Elm tree bark extract inhibits HepG2 hepatic cancer cell growth via pro-apoptotic activity.
- Author:
Tae Myoung KIM
1
;
Sang Kyung SHIN
;
Tae Wang KIM
;
So Young YOUM
;
Dae Joong KIM
;
Byeongwoo AHN
Author Information
- Publication Type:Original Article ; Research Support, Non-U.S. Gov't
- Keywords: apoptosis; elm tree extract; HepG2 cell; Ulmus davidiana
- MeSH: Apoptosis/*drug effects; Blotting, Western; Carcinoma, Hepatocellular/*drug therapy/metabolism/pathology; Caspase 3/metabolism; Caspase 9/metabolism; Cell Survival/drug effects; Flow Cytometry; Hep G2 Cells; Humans; Indoles/chemistry; Liver Neoplasms/*drug therapy/metabolism/pathology; Plant Bark/chemistry; Plant Extracts/*pharmacology; Poly(ADP-ribose) Polymerases/metabolism; Ulmus/*chemistry; bcl-2-Associated X Protein/metabolism
- From:Journal of Veterinary Science 2012;13(1):7-13
- CountryRepublic of Korea
- Language:English
- Abstract: Control of inflammation is widely accepted as an important strategy for cancer chemoprevention. Anti-inflammatory effects of bark extracts of elm tree (BEE) have been amply reported. Therefore, BEE may be a good candidate cancer chemopreventive agent. Considering the high incidence of hepatic cancer and limited therapeutic approaches for treating this disease, it is important to develop liver cancer-specific chemopreventive agents. To evaluate the chemopreventive potential of BEE, we investigated the growth inhibition effect of BEE on the HepG2 human hepatocellular carcinoma cell line. We performed a cell counting kit-8 assay to determine cell viability, and 4,6-diamino-2-phenylindole staining and flow cytometry to measure apoptotic cell death. Finally, the expression levels of pro- and anti-apoptotic proteins were measured. BEE inhibited the growth of HepG2 cells and induced apoptosis in a dose-dependent manner.
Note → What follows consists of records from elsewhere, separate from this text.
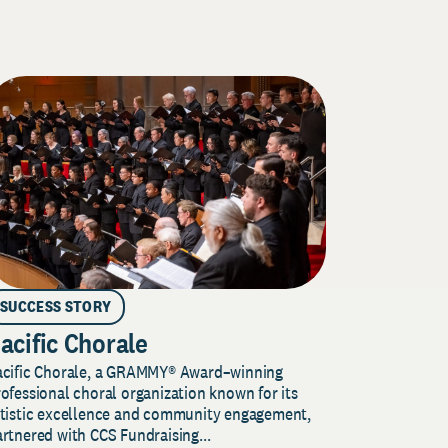
SUCCESS STORY
acific Chorale
acific Chorale, a GRAMMY® Award–winning
ofessional choral organization known for its
rtistic excellence and community engagement,
rtnered with CCS Fundraising...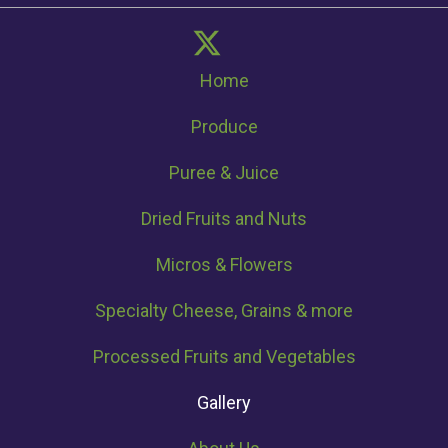
Home
Produce
Puree & Juice
Dried Fruits and Nuts
Micros & Flowers
Specialty Cheese, Grains & more
Processed Fruits and Vegetables
Gallery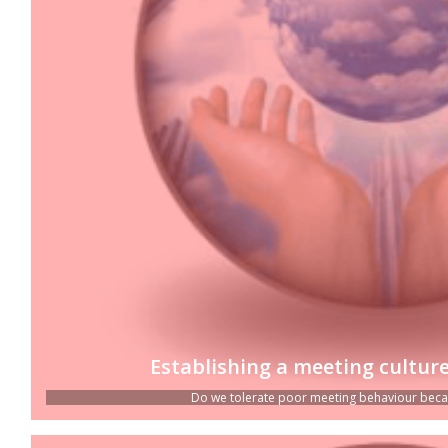
Establishing a meeting culture
Do we tolerate poor meeting behaviour because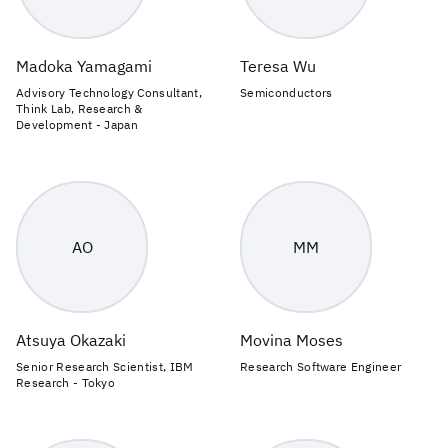
Madoka Yamagami
Teresa Wu
Advisory Technology Consultant,
Semiconductors
Think Lab, Research &
Development - Japan
AO
MM
Atsuya Okazaki
Movina Moses
Senior Research Scientist, IBM
Research Software Engineer
Research - Tokyo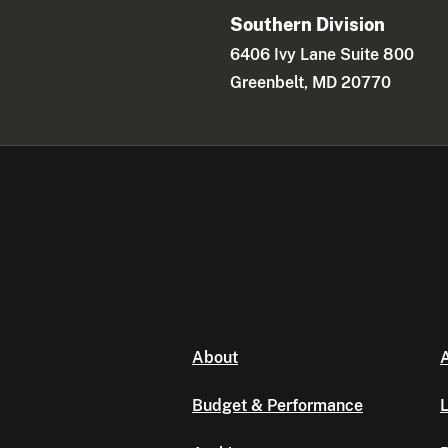
Southern Division
6406 Ivy Lane Suite 800
Greenbelt, MD 20770
About
A
Budget & Performance
L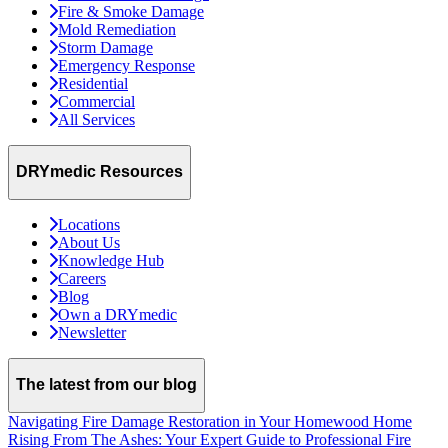
Fire & Smoke Damage
Mold Remediation
Storm Damage
Emergency Response
Residential
Commercial
All Services
DRYmedic Resources
Locations
About Us
Knowledge Hub
Careers
Blog
Own a DRYmedic
Newsletter
The latest from our blog
Navigating Fire Damage Restoration in Your Homewood Home
Rising From The Ashes: Your Expert Guide to Professional Fire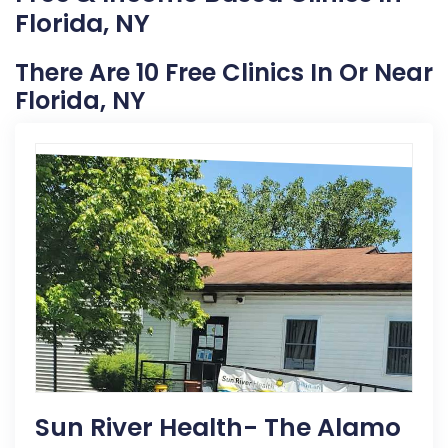
Florida, NY
There Are 10 Free Clinics In Or Near
Florida, NY
Sun River Health- The Alamo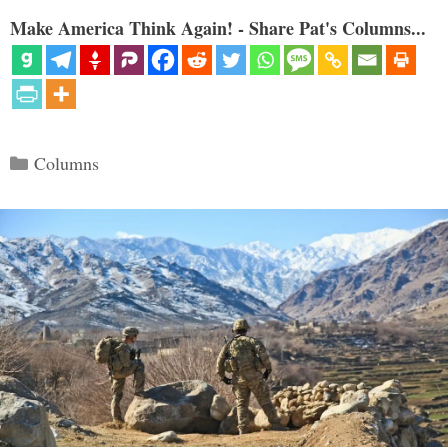
Make America Think Again! - Share Pat's Columns...
Categories
Columns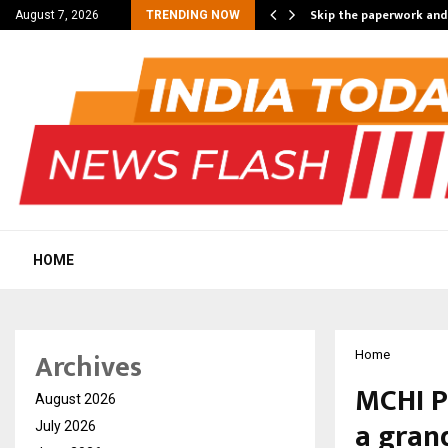
nt Campaign, Inspiring…
Skip the paperwork and
August 7, 2026
TRENDING NOW
HOME
Archives
Home
MCHI P
August 2026
a gran
July 2026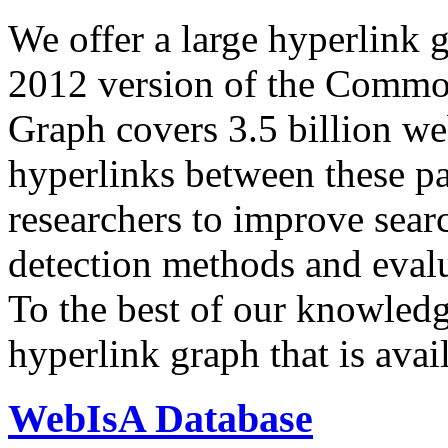
We offer a large
hyperlink 
2012 version of the Comm
Graph covers 3.5 billion we
hyperlinks between these p
researchers to improve sear
detection methods and evalu
To the best of our knowledge
hyperlink graph that is avail
WebIsA Database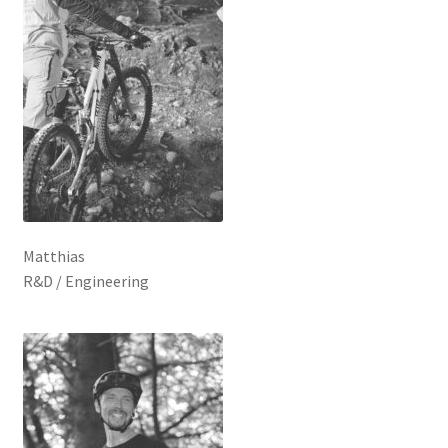
Matthias
R&D / Engineering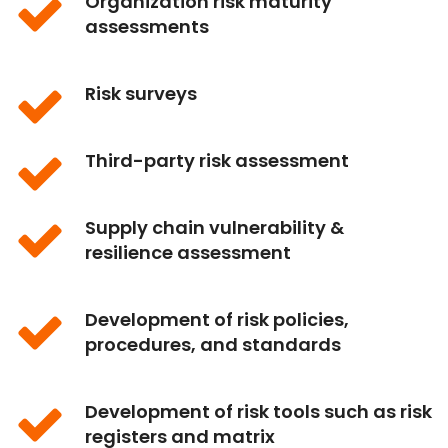
Organization risk maturity
assessments
Risk surveys
Third-party risk assessment
Supply chain vulnerability &
resilience assessment
Development of risk policies,
procedures, and standards
Development of risk tools such as risk
registers and matrix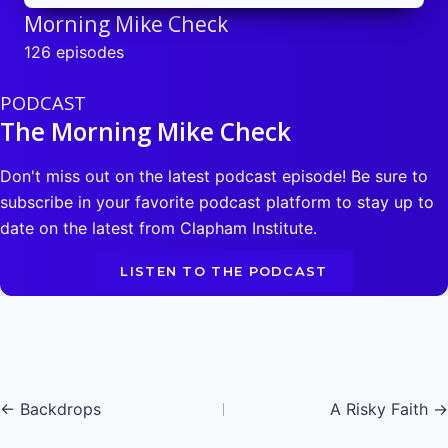
Morning Mike Check
126 episodes
PODCAST
The Morning Mike Check
Don't miss out on the latest podcast episode! Be sure to
subscribe in your favorite podcast platform to stay up to
date on the latest from Clapham Institute.
LISTEN TO THE PODCAST
Posts
← Backdrops
A Risky Faith →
Pro-apoptotic activity was promoted via the mitochondrial pathway of apoptosis, as demonstrated by the activation of pro-apoptotic proteins Bax, caspase-9, caspase-3, and poly (ADP-ribose) polymerase as well as the down-regulation of the anti-apoptotic protein Bcl-2. These results suggest that BEE may have potential use in hepatic cancer chemoprevention by suppressing cancer cell growth via pro-apoptotic activity.